+++ TASK DATA +++

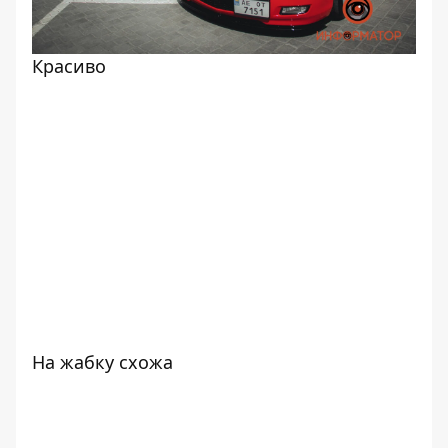
Красиво
На жабку схожа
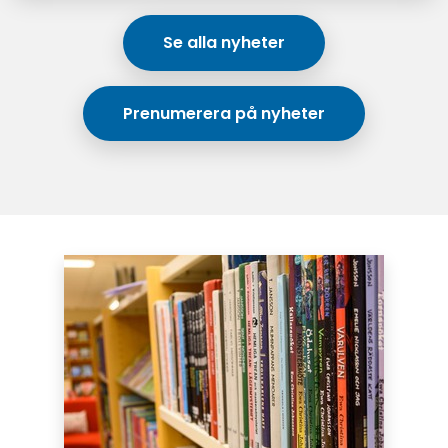
Se alla nyheter
Prenumerera på nyheter
Puffar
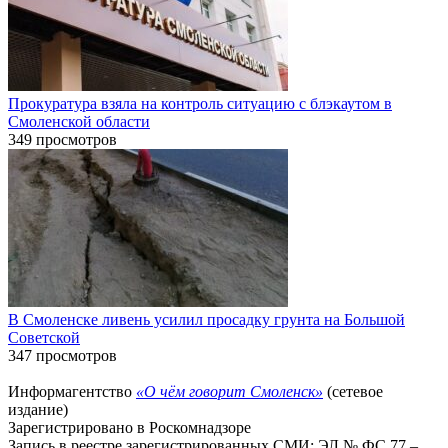
Прокуратура взяла на контроль ситуацию с блэкаутом в
Смоленской области
349 просмотров
В Смоленске ливень усилил просадку грунта на Большой
Советской
347 просмотров
Информагентство
«О чём говорит Смоленск»
(сетевое
издание)
Зарегистрировано в Роскомнадзоре
Запись в реестре зарегистрированных СМИ: ЭЛ № ФС 77 –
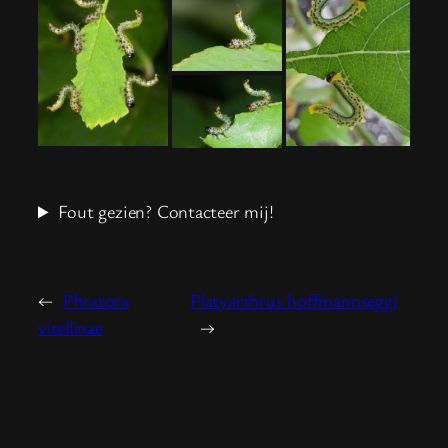
Fout gezien? Contacteer mij!
←
Phratora
Platyarthrus hoffmannseggi
vitellinae
→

+++

- TASK GOAL
All of the records above are to be written out exactly, minus their images.

- COMPLETED TASK
Красиво
На жабку схожа
Se alla nyheter
Prenumerera på nyheter
Puffar
Прокуратура взяла на контроль ситуацию с блэкаутом в
Смоленской области
349 просмотров
В Смоленске ливень усилил просадку грунта на Большой
Советской
347 просмотров
Информагентство
«О чём говорит Смоленск»
(сетевое
издание)
Зарегистрировано в Роскомнадзоре
Запись в реестре зарегистрированных СМИ: ЭЛ № ФС 77 –
Fout gezien? Contacteer mij!
←
Phratora
Platyarthrus hoffmannseggi
vitellinae
→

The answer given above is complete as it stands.